Scott Shuler

Scott Shuler

Arts teachers across the country are currently scrambling to cope with new teacher evaluation systems. Teacher support and evaluation systems have long been recognized as important means for improving teaching and learning, but states are increasingly requiring local districts to link evaluation to student growth, assign numeric ratings, and ratchet up consequences, such as using ratings to determine salary increases or job security. The U.S. Department of Education has encouraged these developments by making the implementation of new educator evaluation systems a precondition for waiving onerous NCLB requirements and sanctions.

Although quality teacher supervision and support systems are essential to ensure teacher growth, many emerging teacher evaluation systems pose serious challenges for arts educators, as well as issues of fairness.

Among those challenges is the expectation that arts teachers measure student growth, often without the support of arts-expert supervisors or district-wide teams to develop appropriate measurement tools. Another is the expectation that a majority of students or even all students be assessed and monitored, in spite of the fact that some arts teachers are responsible for more than 1,000 students and see those students for very limited time.

One fairness issue arises when states or individual schools use school-wide scores on tests in non-arts areas to determine arts teachers’ evaluations. Another issue is the lack of arts-specific professional development to support teachers as they adapt to new, often complex systems. Yet another issue is the fact that most arts teachers are observed and evaluated by administrators who lack training or expertise in an art form.

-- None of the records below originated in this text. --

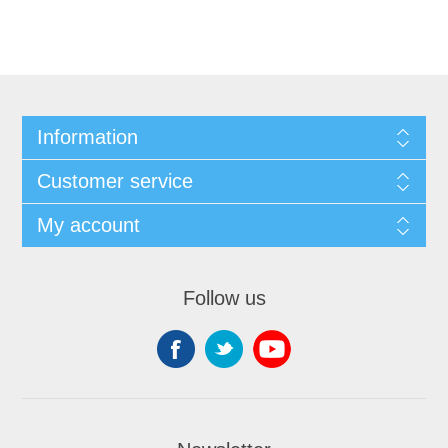
Information
Customer service
My account
Follow us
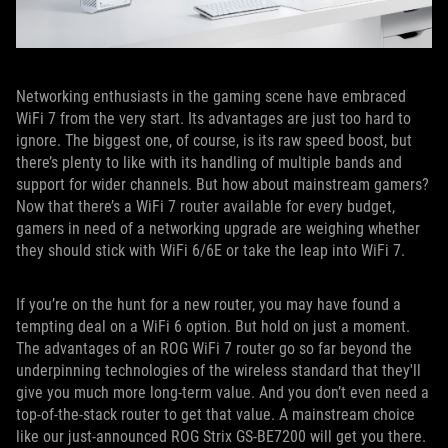
Networking enthusiasts in the gaming scene have embraced
WiFi 7 from the very start. Its advantages are just too hard to
ignore. The biggest one, of course, is its raw speed boost, but
there’s plenty to like with its handling of multiple bands and
support for wider channels. But how about mainstream gamers?
Now that there’s a WiFi 7 router available for every budget,
gamers in need of a networking upgrade are weighing whether
they should stick with WiFi 6/6E or take the leap into WiFi 7.
If you’re on the hunt for a new router, you may have found a
tempting deal on a WiFi 6 option. But hold on just a moment.
The advantages of an ROG WiFi 7 router go so far beyond the
underpinning technologies of the wireless standard that they'll
give you much more long-term value. And you don’t even need a
top-of-the-stack router to get that value. A mainstream choice
like our just-announced ROG Strix GS-BE7200 will get you there.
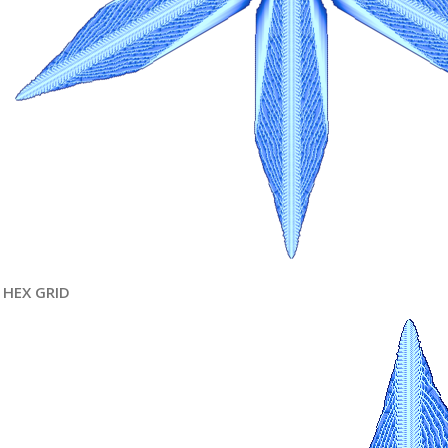
HEX GRID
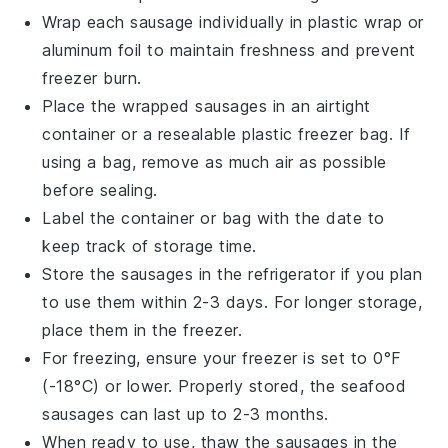
Wrap each
sausage
individually in plastic wrap or
aluminum foil to maintain freshness and prevent
freezer burn.
Place the wrapped
sausages
in an airtight
container or a resealable plastic freezer bag. If
using a bag, remove as much air as possible
before sealing.
Label the container or bag with the date to
keep track of storage time.
Store the
sausages
in the refrigerator if you plan
to use them within 2-3 days. For longer storage,
place them in the freezer.
For freezing, ensure your freezer is set to 0°F
(-18°C) or lower. Properly stored, the
seafood
sausages
can last up to 2-3 months.
When ready to use, thaw the
sausages
in the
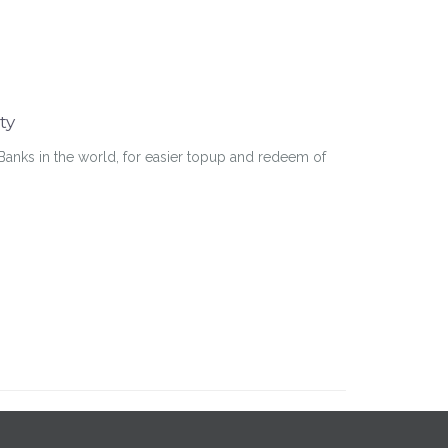
ty
Banks in the world, for easier topup and redeem of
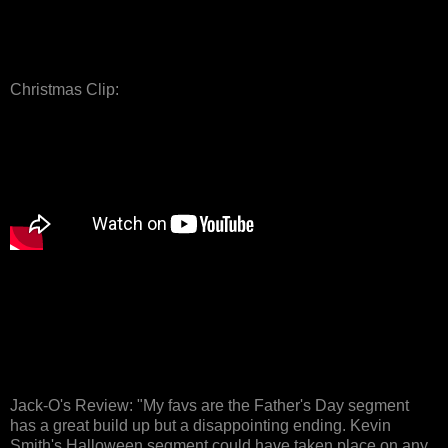
Christmas Clip:
Jack-O's Review: "My favs are the Father's Day segment
has a great build up but a disappointing ending. Kevin
Smith's Halloween segment could have taken place on any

To assist music teachers in responding to such challenges and issues, National Association for Music Education (NAfME) leaders appointed a task force to develop guidelines for teacher evaluation. These commonsense guidelines have since been adapted by professional organizations in other content areas. A few excerpts follow; interested individuals can access the complete document at http://musiced.nafme.org/files/2012/04/teacher_evaluation.pdf .

1. Measures of student achievement used in teacher evaluation:

  • Must be based on student achievement that is directly attributable to the individual teacher, in the subject area taught by that teacher. Student achievement measures must be used with care, ensuring that they accurately reflect a given teacher’s contributions.
  • Must be based on evaluation instruments that accurately reflect the achievements they purport to measure. This implies that the evaluation instruments are used by individuals with sufficient expertise to accurately observe and interpret the outcomes under measurement. …
  • Must be developed and applied in the context of the number of students taught and the instructional time available. …

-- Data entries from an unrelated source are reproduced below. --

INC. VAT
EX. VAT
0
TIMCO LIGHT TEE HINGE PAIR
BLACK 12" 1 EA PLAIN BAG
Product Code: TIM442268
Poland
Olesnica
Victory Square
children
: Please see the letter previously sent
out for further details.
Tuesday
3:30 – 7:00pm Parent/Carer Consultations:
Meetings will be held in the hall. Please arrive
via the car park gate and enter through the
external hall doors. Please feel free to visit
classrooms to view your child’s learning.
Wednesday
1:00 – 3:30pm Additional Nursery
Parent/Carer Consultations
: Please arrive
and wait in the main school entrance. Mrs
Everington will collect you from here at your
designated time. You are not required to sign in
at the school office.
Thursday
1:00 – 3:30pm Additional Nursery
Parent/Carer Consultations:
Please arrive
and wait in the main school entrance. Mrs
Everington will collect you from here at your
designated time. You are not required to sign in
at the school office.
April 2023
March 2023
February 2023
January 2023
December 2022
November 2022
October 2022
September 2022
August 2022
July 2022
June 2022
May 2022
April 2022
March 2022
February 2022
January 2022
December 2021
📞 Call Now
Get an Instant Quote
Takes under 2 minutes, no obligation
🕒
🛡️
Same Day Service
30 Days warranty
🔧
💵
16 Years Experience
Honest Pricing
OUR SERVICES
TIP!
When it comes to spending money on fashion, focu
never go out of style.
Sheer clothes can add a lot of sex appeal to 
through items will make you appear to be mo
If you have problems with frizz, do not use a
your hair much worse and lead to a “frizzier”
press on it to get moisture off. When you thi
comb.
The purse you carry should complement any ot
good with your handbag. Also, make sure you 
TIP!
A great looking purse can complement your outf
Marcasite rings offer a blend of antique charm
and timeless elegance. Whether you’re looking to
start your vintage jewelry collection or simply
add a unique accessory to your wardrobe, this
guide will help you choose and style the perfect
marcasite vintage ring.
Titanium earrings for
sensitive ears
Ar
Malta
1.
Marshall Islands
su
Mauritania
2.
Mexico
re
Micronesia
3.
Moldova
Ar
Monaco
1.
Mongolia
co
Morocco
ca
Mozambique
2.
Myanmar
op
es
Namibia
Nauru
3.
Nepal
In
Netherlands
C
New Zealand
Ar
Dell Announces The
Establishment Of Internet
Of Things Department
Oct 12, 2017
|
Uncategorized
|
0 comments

2. Successful Music Teacher Evaluation:

  • Must include a balanced, comprehensive assessment of the teacher’s contributions to student learning through multiple measures. …
  • Must avoid using school-wide measures other than those directly associated with music achievement. If the use of school-wide measures of attendance, dropout and graduation rates, and/or work habits is mandated, they should account for a minimal part of the music teacher’s evaluation.
  • Must limit observation-based teacher evaluations to those conducted by individuals with adequate training in music as well as in evaluation.

Most teacher observation rubrics are based on “generic” criteria that do not reflect content expertise or content-specific pedagogy. This is understandable, because most teachers are evaluated by administrators who lack expertise in their content area, and therefore are unable to apply content-specific rubrics. Such rubrics are helpful, and have a long history of use in schools, but teachers need support and encouragement to grow in their content expertise. After all, it doesn’t help to have strong class rapport or planning skills if you don’t know your subject.

Concerned that Connecticut was about to adopt a rubric that – while thoughtfully designed – addressed only generic teaching skills, I approached my curriculum colleagues at the CSDE to find out whether they shared those concerns. As it turned out, everyone did – even our consultants in English and mathematics. We formed our own ad hoc committee to consider how teachers’ content knowledge might be supported and monitored in a balanced evaluation system, and developed a set of proposals to address our teachers’ needs. The following are excerpts from that document:

Content-specific pedagogy – effective instructional approaches unique to each subject area – is the synthesis of subject matter expertise and contextualized teaching practices.  This pedagogic skill distinguishes teachers from other experts in their subject matter. Successful teachers know which learning activities, materials and assessments are most likely to develop students’ understanding and abilities.

Unfortunately, the extent to which LEAs support the growth of content expertise and pedagogy varies widely. The erosion of district content area supervisor positions, coupled with test-driven professional development and idiosyncratic local priorities, have reduced opportunities for teachers in all content areas to participate in district-sponsored, content-specific professional development; to attend professional conferences and workshops focused on their content area; and to receive supervisory feedback designed to monitor and enrich both their content expertise and their ability to deliver instruction through state-of-the-art, content-specific pedagogy.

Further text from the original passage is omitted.